Today is the day that we make our presentations of goods to the health care facilities. We are welcomed with by both Margret Marquart Hospital and the Kpando Health Center. We have brought so many supplies and we are trying to divide the wealth a bit between all the health care settings. There is so much need and we question whether our small donations can make a difference in any significant way. Everything is a photo opportunity although I am not sure if these organizations would use the photo. We took all kinds of photos last year and I know I never was asked for copies. At least the UML website has used some of the photos.
After the donation Maura and I return back to the hospital to meet with the medical director, director of nursing and the hospital administrator. They are anxiously awaiting our report. In retrospect I am impressed with the report that we were able to generate for them. It contained very honest observations about the nursing care at the hospital. There were many areas that they had already identified as problem areas. They thanked us for our report that they will use in helping to make some changes. The new director is very anxious to make some positive changes. All 3 of them are professional and courteous to us. Part of me is feeling bad because we are delivering a not so great review but the director assures me that this is the type of information she is looking for.
We complete are little more time at the hospital or clinic and the get ready for one last trip to Torkor. My goal is to bring some items (glasses) that I had promised to one of the nurses and a lovely patient. We also have some soap and other supplies and clothes to distribute. When we greet the nurse I get a bit angry for the first time this week. She is quite upset that we have arrived “late.” It is 3 pm and there day ends at 5 pm but obviously we have cut into their “down time.” There are no patients in the clinic and she looks at me with disapproval (mind you, this is the nurse who needs the glasses that I have made a special trip to bring). I was very hot and tired and quite resentful of her attitude. I then said that I would be more than happy to bring my nurses and my supplies to another village if she did not want her residents to have any of the supplies. I think she saw my anger and then relented to let one of her medical assistants bring us around the village. We were able to visit about 60 people in a short period of time but to be quite honest I was happy to be leaving that village.
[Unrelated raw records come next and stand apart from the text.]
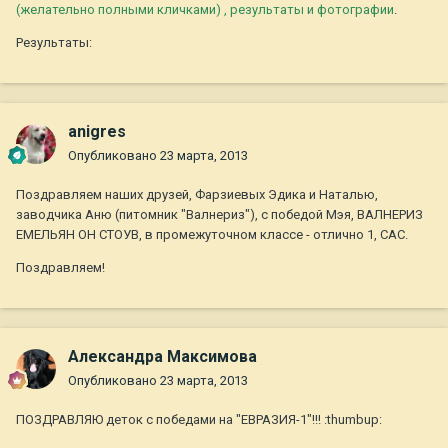
(желательно полными кличками) , результаты и фотографии
.
Результаты:
anigres
Опубликовано
23 марта, 2013
Поздравляем наших друзей, Фарзиевых Эдика и Наталью,
заводчика Аню (питомник "Валнериз"), с победой Мэя, ВАЛНЕРИЗ
ЕМЕЛЬЯН ОН СТОУВ, в промежуточном классе - отлично 1, САС.
Поздравляем!
Александра Максимова
Опубликовано
23 марта, 2013
ПОЗДРАВЛЯЮ деток с победами на "ЕВРАЗИЯ-1"!!! :thumbup:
This is not the first time we have met some resistance to our overtures of donations and care. We also are getting occasional remarks from certain villages when they find out that we have been to other villages and we did not bring supplies to them or we did not do a presentation for them. There is so much need here any it appears at times that we are being pulled in many directions trying to satisfy everyone but at the same time leaving them wanting. It is tough thing to experience, especially when most of us are very hot and tired and running on empty (physically, emotionally and financially). Our nightly debriefing allows some verbalization of these feelings and I am trying to be available to the students for any issues or concerns. I think some of us can feel our time at Kpando coming to a close and there is some pressure in terms of time and resources.
I still do not have access to my UML blog site to post my entries. I have been able to have my daughter post some but it appears that some of my entries were not uploaded. I am working with UML to fix the problem. It is amazing how our lives can be disrupted by glitches in our technology and the people of Ghana live with such little technology, with the exception of the cell phone.
I would like to make a comment about cell phone use here in Ghana. In Kpando it appears that many people own a cell phone. It is like a 3rd arm or leg for these people. They come to our clinics with no shoes and in obvious need to some “free “ health care but many of them have their cell phones. What I find most appalling is the etiquette. Calls are received at any time and there is no attempt for the owner of the cell phone to excuse themselves from the “live person to person” conversation that they had been engaged in prior to the ring ring. We observed nurses answering cell phones in the middle of patient interactions. They also tend to not offer a final goodbye when they end the conversation. Sometimes all you hear is a click. There are kiosks about every 50 feet on the main roads that sell minutes(or units) to the phones. There is a currently a few big service providers but VODAPHONE is the big guy in town and the company has saturated the village with signage to make their name a household name. Last year this company was not here and this year it is a huge business. It is interesting to see how much they have saturated the village with their branding.
In the early evening Maura and I journey down the street to the hospital and we hear lots of singing, drumming and horn blowing. People are dressed in vibrant red clothing and black. It reminds me a bit of Mardi Gras. I am told that on Friday nights the bodies are removed from the morgue and families arrive to take home their loved ones for a funeral in their home village. Funerals are big business here. People may not have the money to buy food or health insurance but they have money to support elaborate funerals. One by one the family groups go into the morgue with either a personal car or truck or a hired taxi. The body is wrapped head to toe in fabric and it is put in the back seat between 2 living family members. It is macabre to see these corpses sitting up in a car. We are told that they smell very bad and are sometimes discharging bodily fluids which then soil the inside of the car. This gives me the creeps knowing that some of the hired taxis that we have rented may have carried a body at one time. We are fascinated by these customs and watch for a while. Some of our own plans for clinics have been changed due to funerals being held in some of the villages.
Tomorrow is we are in Nkonya and our program that was scheduled for Monday has been moved to Sunday because of a local funeral.